Presiden Rusia Vladimir Putin dan Presiden China Xi Jinping berbicara melalui panggilan video, Selasa (21/1) mengenai strategi dalam mempererat hubungan dengan Donald Trump. Kedua pemimpin tersebut juga mendiskusikan peluang perdamaian untuk mengakhiri perang di Ukraina, dan dukungan penuh Moskow terhadap posisi Beijing terkait Taiwan.
Xi dan Putin berbicara selama satu jam 35 menit setelah Trump dilantik sebagai presiden Amerika. Mereka juga membahas rencana untuk memperkuat kemitraan strategis antara kedua negara, yang membuat Barat merasa khawatir.
China dan Rusia mendeklarasikan kemitraan "tanpa batas" pada Februari 2022 ketika Putin mengunjungi Beijing, beberapa hari sebelum ia mengerahkan puluhan ribu pasukan ke Ukraina. Dalam beberapa bulan terakhir, Putin menyebut China sebagai "sekutu."
Putin, 72 tahun, berbicara dari kediamannya di Novo-Ogarevo, dekat Moskow, sementara Xi, 71 tahun, berbicara dari Balai Besar Rakyat China di Beijing. Mereka saling menyapa sebagai "sahabat karib," dan Xi menginformasikan kepada Putin mengenai percakapan teleponnya dengan Trump pada Jumat yang membahas TikTok, perdagangan, dan Taiwan.
Xi dan Putin "menunjukkan kesiapan untuk membangun hubungan dengan Amerika Serikat berdasarkan prinsip saling menguntungkan dan menghormati, jika tim Trump benar-benar menunjukkan minat dalam hal ini," kata Yuri Ushakov, pembantu kebijakan luar negeri Kremlin, kepada wartawan di Moskow. "Kami juga siap berdialog dengan pemerintahan baru Amerika Serikat mengenai konflik Ukraina."
Ushakov mengatakan Putin menginginkan perdamaian jangka panjang di Ukraina, bukan hanya gencatan senjata sementara. Namun ia menggarisbawahi bawah kesepakatan apapun yang dicapai tetap harus mempertimbangkan kepentingan Rusia. Dia juga menyebutkan bahwa hingga saat ini, tidak ada proposal khusus terkait panggilan telepon dengan Trump yang diterima.

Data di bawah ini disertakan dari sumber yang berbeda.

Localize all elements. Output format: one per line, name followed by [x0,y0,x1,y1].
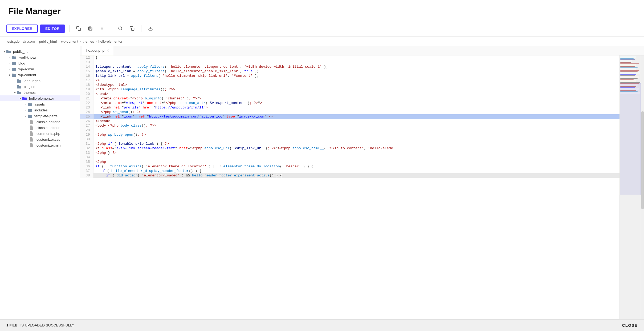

Trump menyatakan bahwa ia akan bersikap tegas terhadap China dan berencana berbicara dengan Putin untuk mengakhiri perang di Ukraina. Dalam pernyataannya setelah pelantikannya, Trump mengatakan Putin harus mencari solusi untuk menghentikan perang karena dampak destruktifnya terhadap Rusia.
Rusia dan China semakin menemukan kesamaan dalam tujuan geopolitik mereka. Xi mendesak dilakukannya perundingan untuk mengakhiri perang di Ukraina. Ia juga menuding Washington menjadi pihak yang memicu konflik dengan mengirimkan persenjataan ke Kyiv, seraya menyatakan kesiapan untuk mencari solusi yang dihormati oleh kedua belah pihak.
Pandangan Dunia
Trump mengatakan kepada The Wall Street Journal pada Oktober bahwa Xi adalah "pemain poker yang hebat" dan bahwa ia "akrab" dengan Putin. Namun, selama masa jabatan pertamanya, Trump memperingatkan Putin bahwa Amerika Serikat bisa menyerang Moskow jika Rusia memperburuk situasi di Ukraina.
Putin dan Xi memiliki pandangan dunia yang luas, menggambarkan Barat sebagai negara yang mengalami kemerosotan moral dan budaya, serta kemunduran, karena China menantang supremasi Amerika di berbagai bidang.
"Kami bersama-sama mendukung pembangunan tatanan dunia multipolar yang lebih adil, dan kami berusaha untuk memastikan keamanan yang tak terpisahkan di wilayah Eurasia dan di seluruh dunia," kata Putin.
Ushakov menegaskan bahwa panggilan lewat video antara Putin dan Xi tersebut sudah dijadwalkan sebelum Trump dilantik.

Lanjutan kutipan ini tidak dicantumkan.